• [WHAT TO DO]
Check each line of the entries below for the word "души", and copy out the ones that have it.

++++++++++

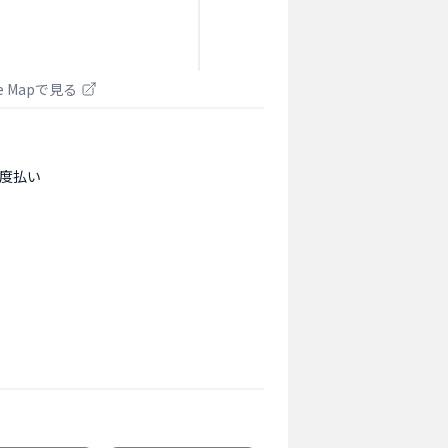
le Mapで見る
度払い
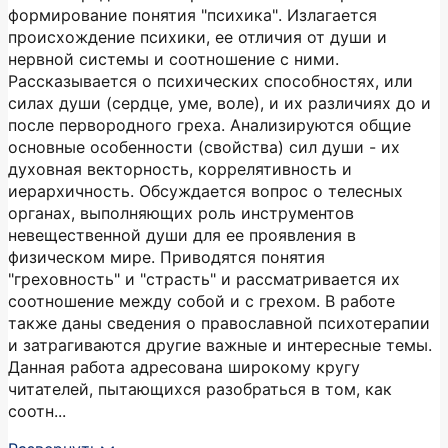
формирование понятия "психика". Излагается
происхождение психики, ее отличия от души и
нервной системы и соотношение с ними.
Рассказывается о психических способностях, или
силах души (сердце, уме, воле), и их различиях до и
после первородного греха. Анализируются общие
основные особенности (свойства) сил души - их
духовная векторность, коррелятивность и
иерархичность. Обсуждается вопрос о телесных
органах, выполняющих роль инструментов
невещественной души для ее проявления в
физическом мире. Приводятся понятия
"греховность" и "страсть" и рассматривается их
соотношение между собой и с грехом. В работе
также даны сведения о православной психотерапии
и затрагиваются другие важные и интересные темы.
Данная работа адресована широкому кругу
читателей, пытающихся разобраться в том, как
соотн...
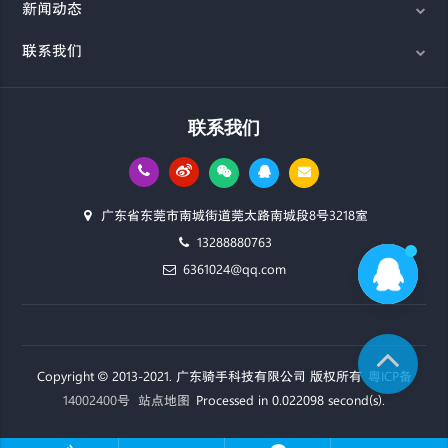
新闻动态
联系我们
联系我们
广东省东莞市南城街道莞太路南城段8号3218室
13288880763
6361024@qq.com
Copyright © 2013-2021. 广东骑手科技有限公司 版权所有
粤ICP备
14002400号
站点地图
Processed in 0.022098 second(s).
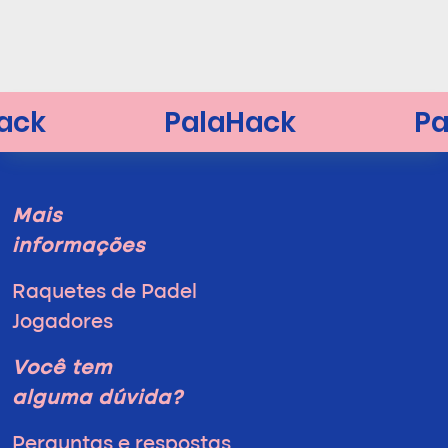
Mais
informações
Raquetes de Padel
Jogadores
Você tem
alguma dúvida?
Perguntas e respostas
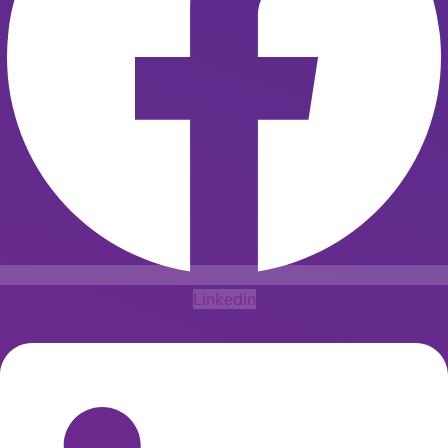
Linkedin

++++++++++

• [SOLUTION FOR THIS EXERCISE]
происхождение психики, ее отличия от души и
силах души (сердце, уме, воле), и их различиях до и
основные особенности (свойства) сил души - их
невещественной души для ее проявления в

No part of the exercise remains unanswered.